Mountain or a Mole Hill? 3 Secrets for Accurately Expressing Size In Your Artwork
by Dianne Mize
What a surprise it was for me when I finally realized how small most daily paintings are. Looking through blog after blog of these little jewels, I automatically sized them mentally at least as large as 9" x 12". I could plainly read 6" x 6" or 5" x 7" or even "postcard," but this data failed to translate into true perception until one of the bloggers showed his little daily side by side with a coffee mug.
Light bulbs! Either the mug is huge or the painting is teeny, which brings up the first requirement for size as a visual element: Size requires clues—there must be a comparison, or else size doesn’t translate.
Size and Proportion
Seeing a photo of a marble or a tennis ball singularly tells us absolutely nothing about the size of either, but a photo of the two spherical objects together tells us about the size of both because we can see their relative proportion to each other.
We can draw the human body’s proportion accurately by comparing the length of the head to its other parts. Keeping all the parts’ sizes relative to the head (or any other part for that matter) will guarantee we render individual parts the right size therefore enabling us to create a human image in proportion to itself.

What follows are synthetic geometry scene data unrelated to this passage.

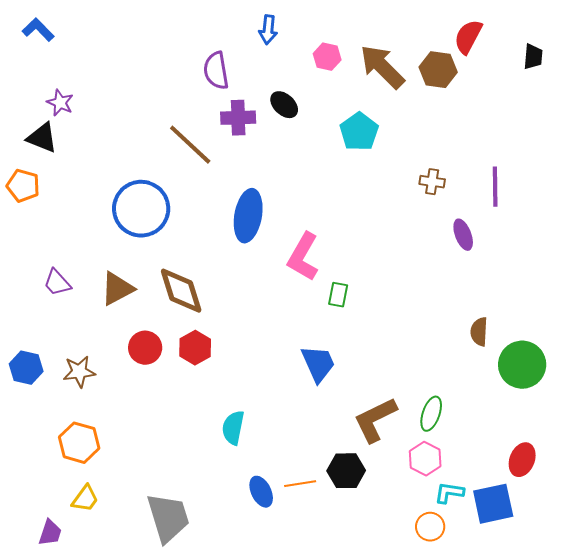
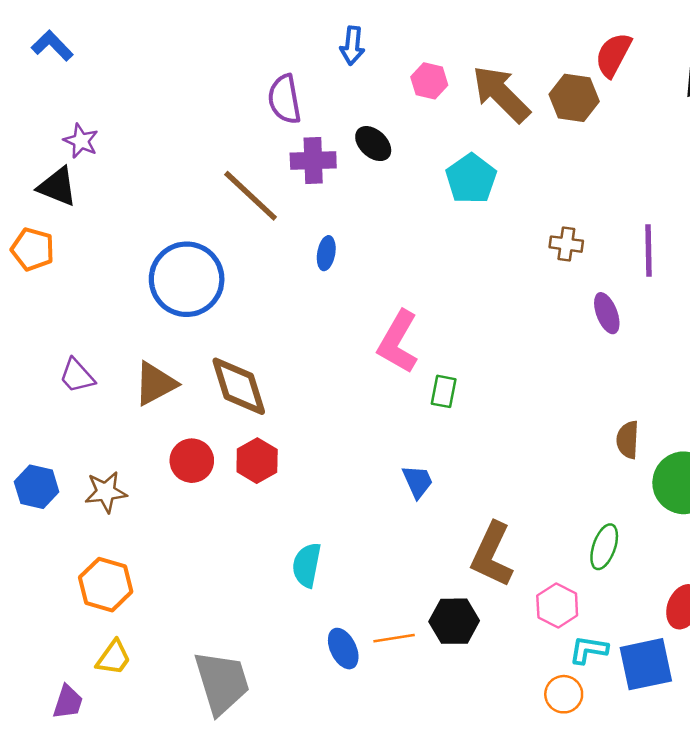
blue ellipse: (248, 216) -> (326, 253), moved, size x0.5
blue trapezoid: (318, 364) -> (418, 482), size x0.7
green ellipse: (431, 414) -> (604, 547), moved
brown L-shape: (375, 420) -> (492, 555), turned -39

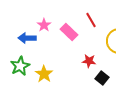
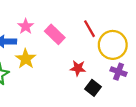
red line: (91, 20) -> (89, 29), moved
yellow star: (44, 74) -> (26, 59), moved

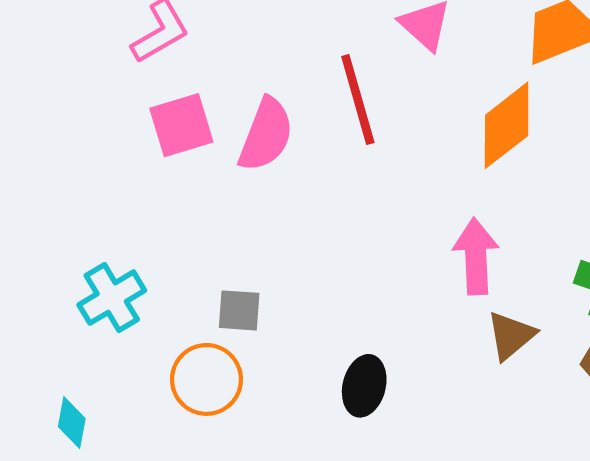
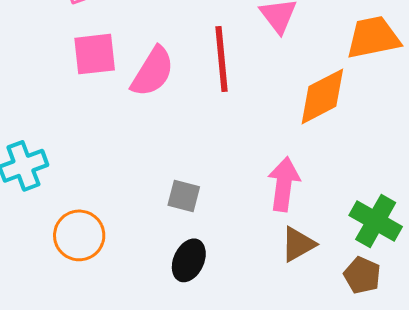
gray square: (239, 310) -> (184, 196), moved

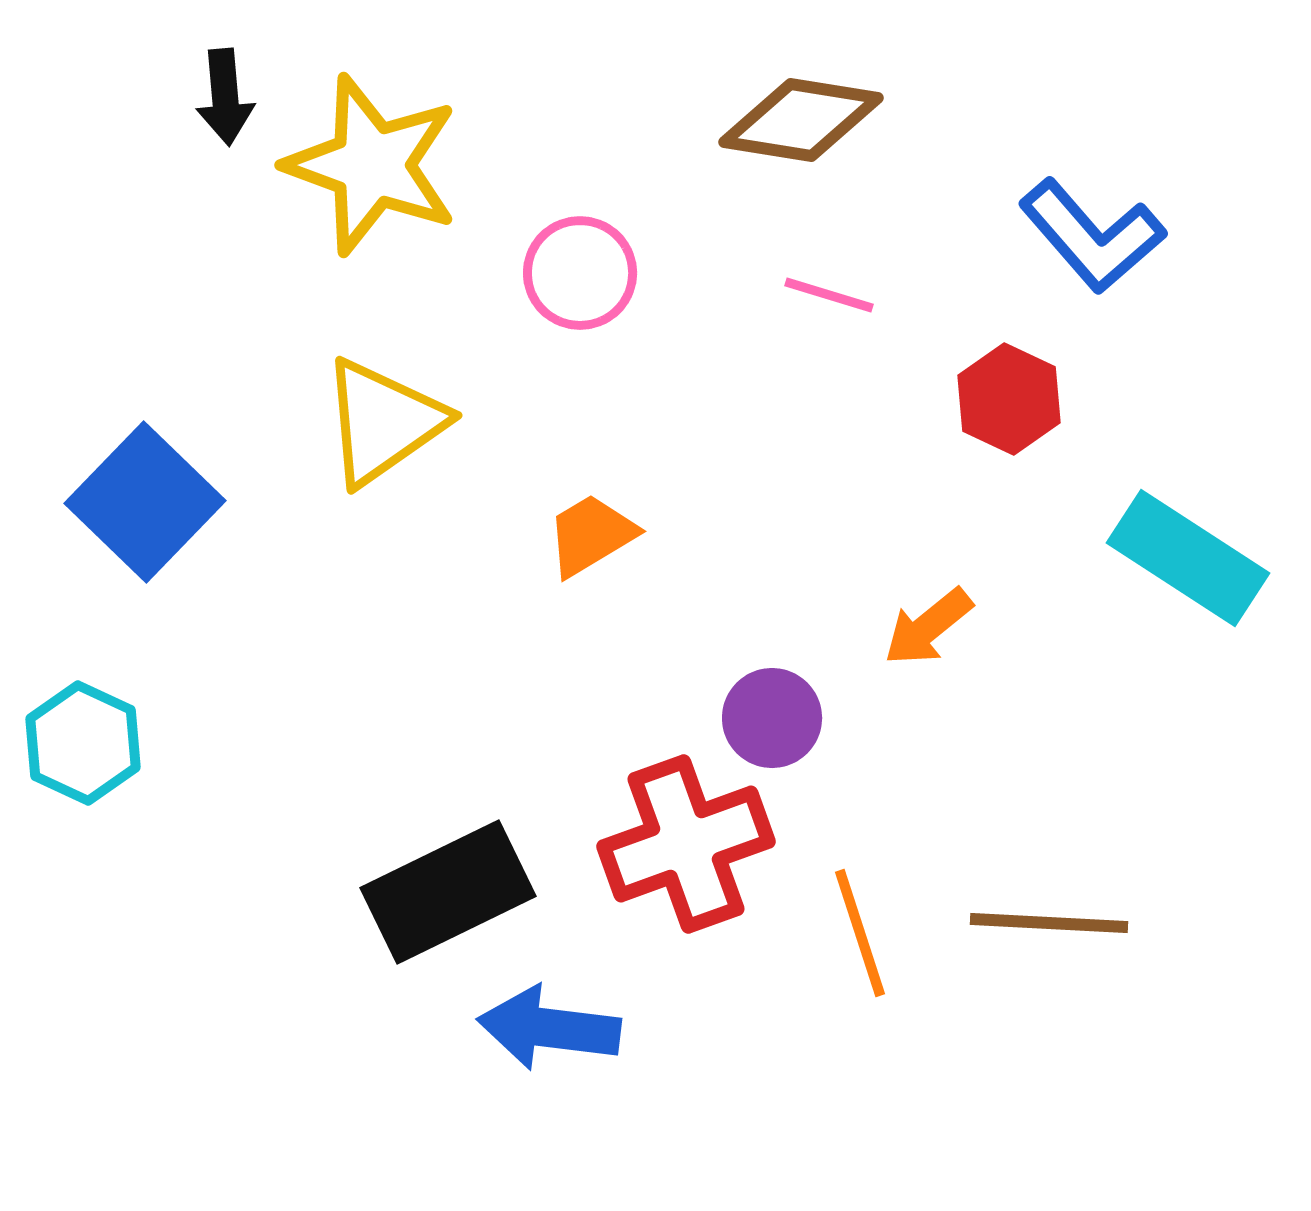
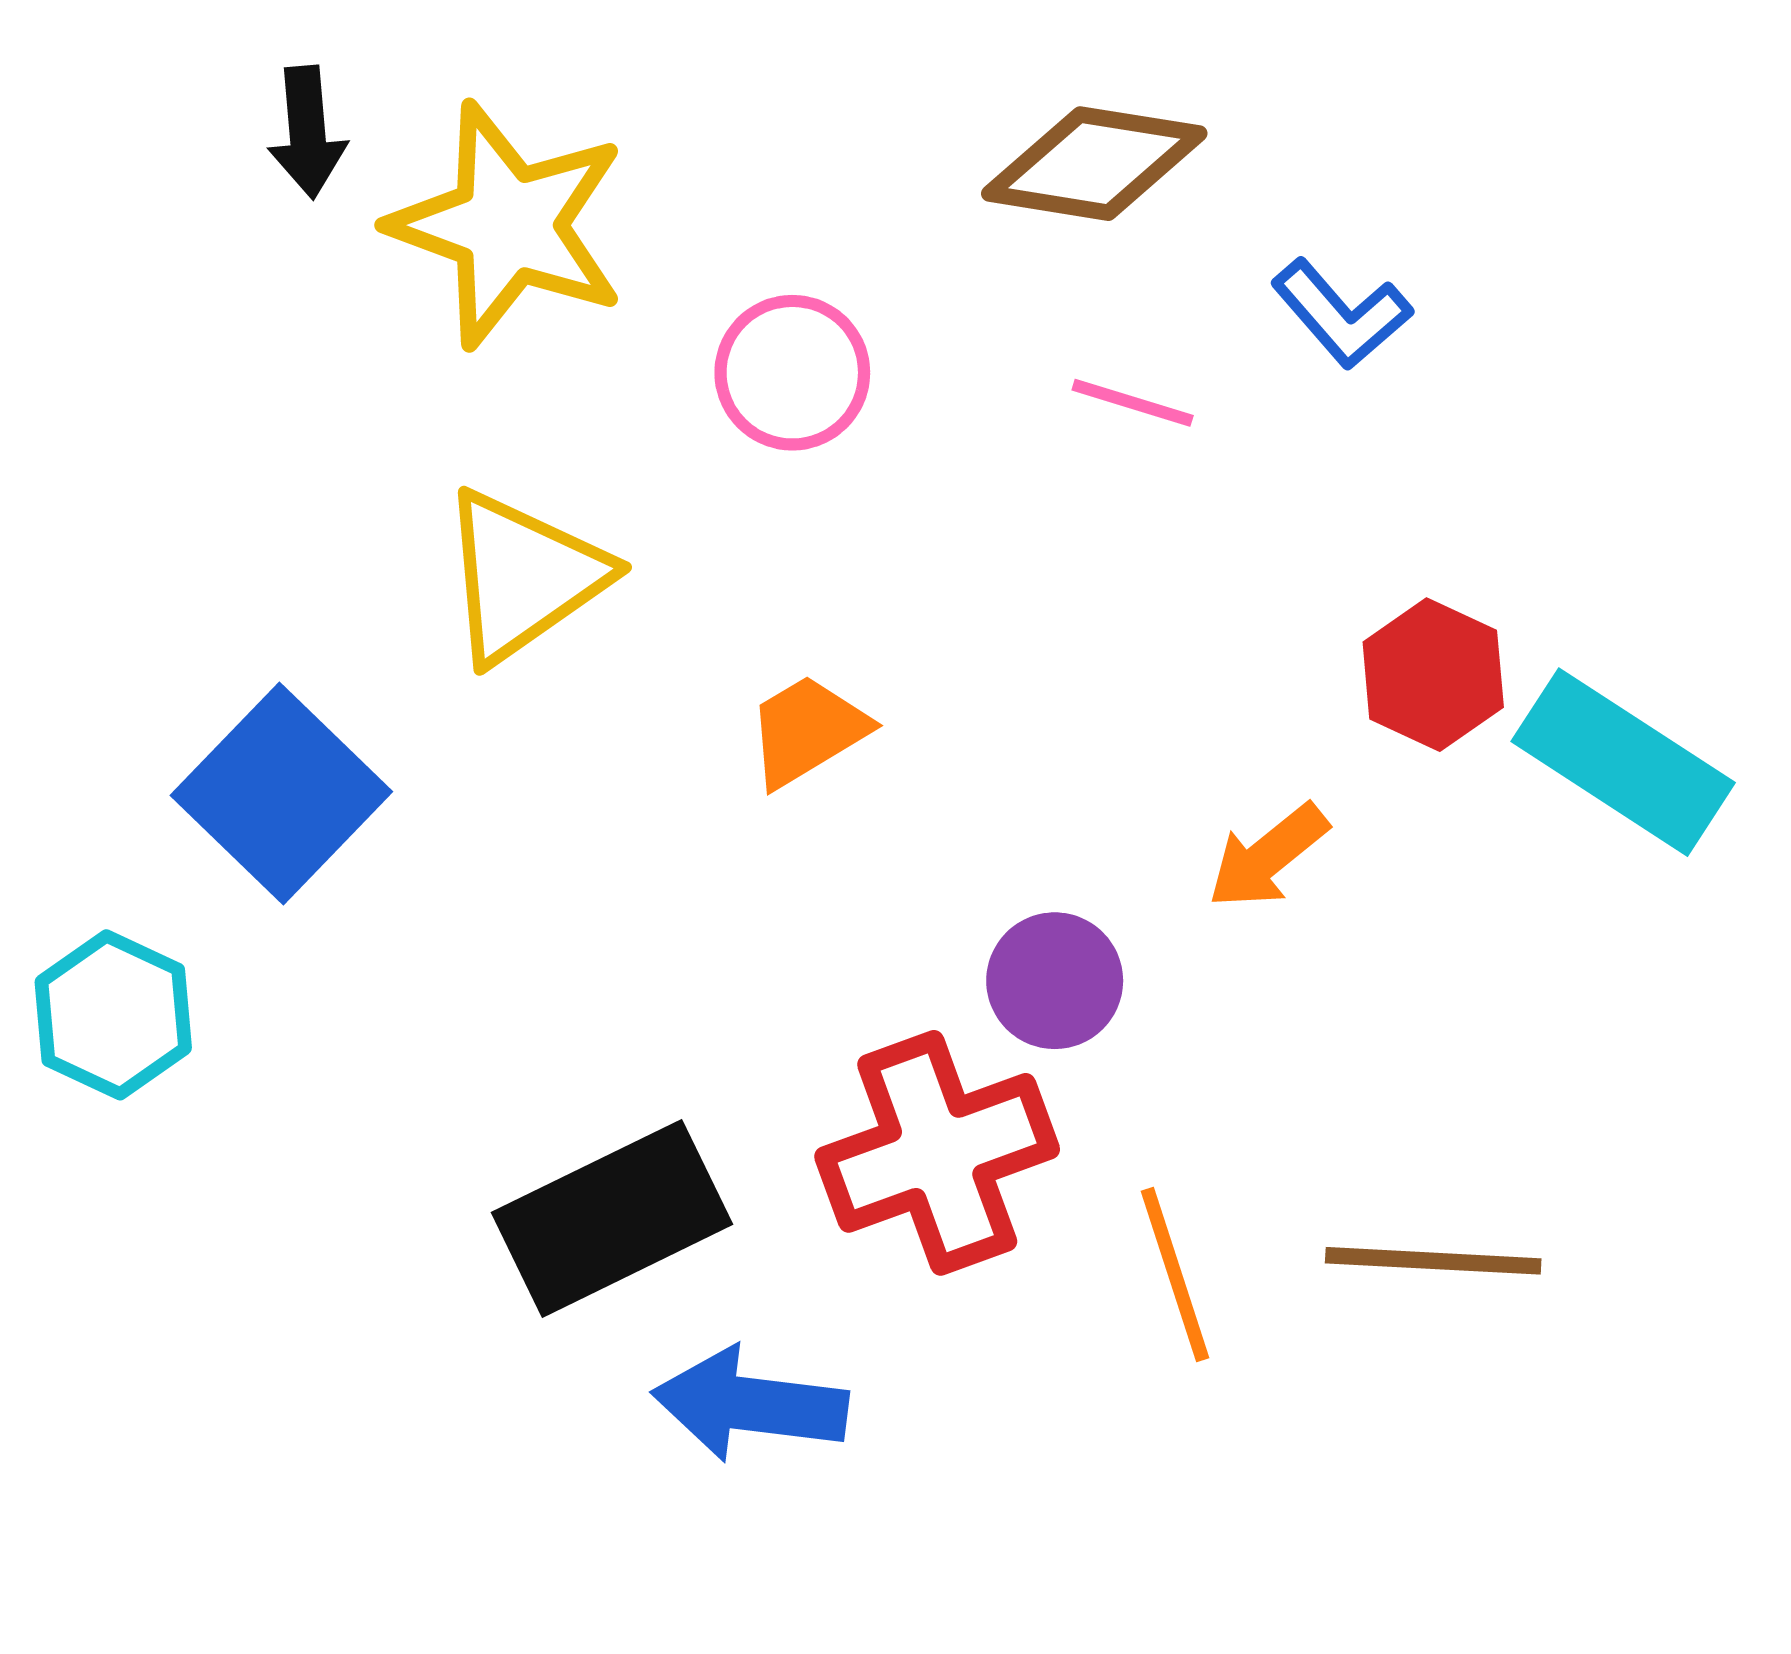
blue L-shape: (1092, 236) -> (1342, 314), moved, size x0.7
red hexagon: (1009, 399) -> (1433, 675), moved
blue square: (145, 502) -> (281, 794), moved

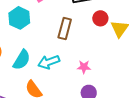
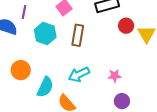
brown rectangle: (65, 28) -> (78, 35), moved
cyan semicircle: (22, 60) -> (45, 87), moved

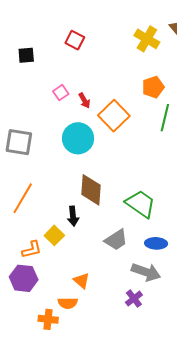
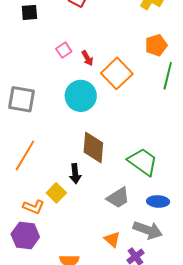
orange L-shape: (32, 250) -> (34, 207), turned 35
orange triangle: (82, 281) -> (112, 239), moved

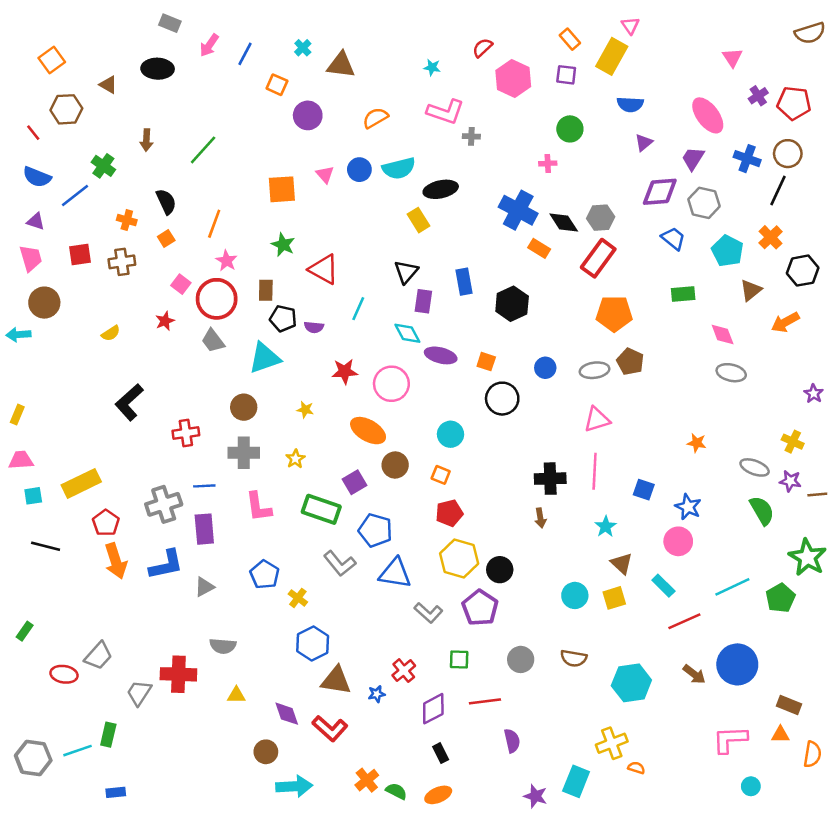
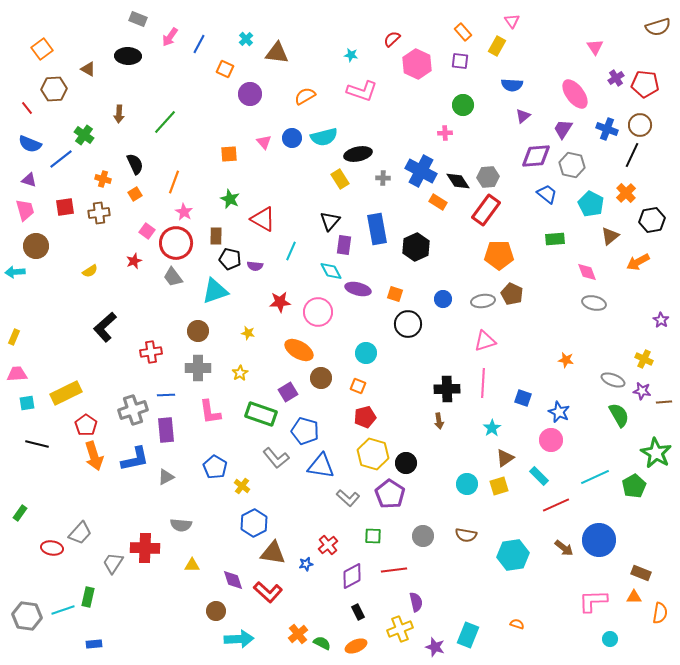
yellow rectangle: (612, 56) -> (497, 46), size x0.7
gray cross: (471, 136) -> (383, 178), moved
orange square: (282, 189) -> (229, 154), size x0.7
blue rectangle: (464, 282) -> (377, 229), size x1.4
brown triangle: (622, 563) -> (505, 458), turned 42
yellow cross: (612, 743) -> (400, 629), moved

Leonardo shows this in a diagram he did for us with his famous Proportions of Man.
In fact, just as the proportion of ingredients in cooking determines the flavors in food, proportion of sizes plays an important spatial role for every artwork we make whether drawing, painting, or sculpting. Once we make the first shape, the size of every shape to follow will affect and will be affected by the first shape we made.
Size and Proximity
One way size affects shapes is to show their distance from one another. Our vision is such that the further away a thing is, the smaller we see it compared to anything in front of it. Looking out my window I can see trees. I can hold up one finger and totally block out a tree not thirty feet away from me. The same finger can block out five trees a hundred feet away. My finger is certainly much smaller than any of those tree trunks, yet its proximity to my eyes makes it appear larger by comparison.
Size and Foreshortening
But size plays yet another role—it also enables us to foreshorten. So what does it mean to foreshorten and why is it important to know?
(To stray a bit), prowling the internet, I was hoping to find a clear explanation for foreshortening, but all I could find was a lot of dense rhetoric that I think fails to communicate exactly what foreshortening does. So let's begin with an illustration. Look below at the two photos of the same male cardinal.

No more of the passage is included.